### Data records:

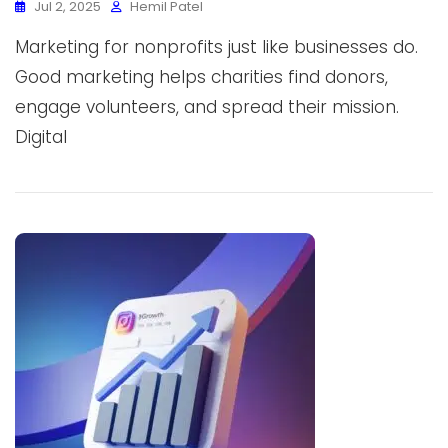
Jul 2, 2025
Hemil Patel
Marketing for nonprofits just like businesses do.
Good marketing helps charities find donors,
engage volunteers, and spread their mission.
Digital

--

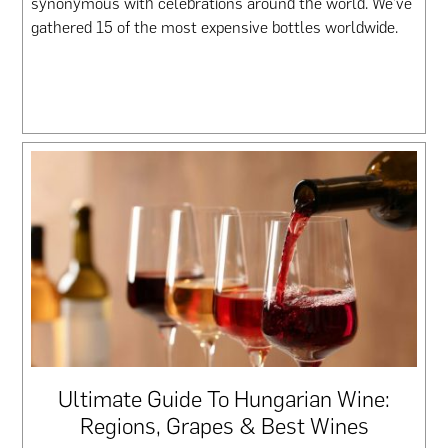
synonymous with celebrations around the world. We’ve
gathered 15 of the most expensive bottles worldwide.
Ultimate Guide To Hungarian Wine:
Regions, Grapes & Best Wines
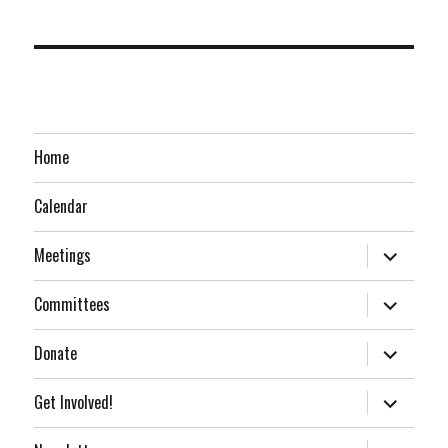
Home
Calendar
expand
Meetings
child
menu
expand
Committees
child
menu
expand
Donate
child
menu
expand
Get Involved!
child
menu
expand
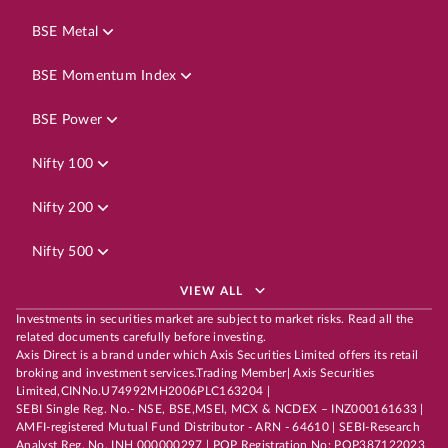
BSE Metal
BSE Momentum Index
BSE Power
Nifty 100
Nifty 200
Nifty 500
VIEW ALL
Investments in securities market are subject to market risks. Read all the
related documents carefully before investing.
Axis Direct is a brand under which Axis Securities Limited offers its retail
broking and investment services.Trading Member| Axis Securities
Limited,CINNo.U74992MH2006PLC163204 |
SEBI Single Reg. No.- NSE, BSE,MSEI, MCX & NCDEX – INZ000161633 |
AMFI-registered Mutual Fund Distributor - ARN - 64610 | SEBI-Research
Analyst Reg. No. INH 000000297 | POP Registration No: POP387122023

### Goal of the exercise:
Starting with the line that holds "Axis Direct is" and ending with the line that holds "Analyst Reg. No.", retype every line in the data above exactly, and nothing else.

### Result of the task:
Axis Direct is a brand under which Axis Securities Limited offers its retail
broking and investment services.Trading Member| Axis Securities
Limited,CINNo.U74992MH2006PLC163204 |
SEBI Single Reg. No.- NSE, BSE,MSEI, MCX & NCDEX – INZ000161633 |
AMFI-registered Mutual Fund Distributor - ARN - 64610 | SEBI-Research
Analyst Reg. No. INH 000000297 | POP Registration No: POP387122023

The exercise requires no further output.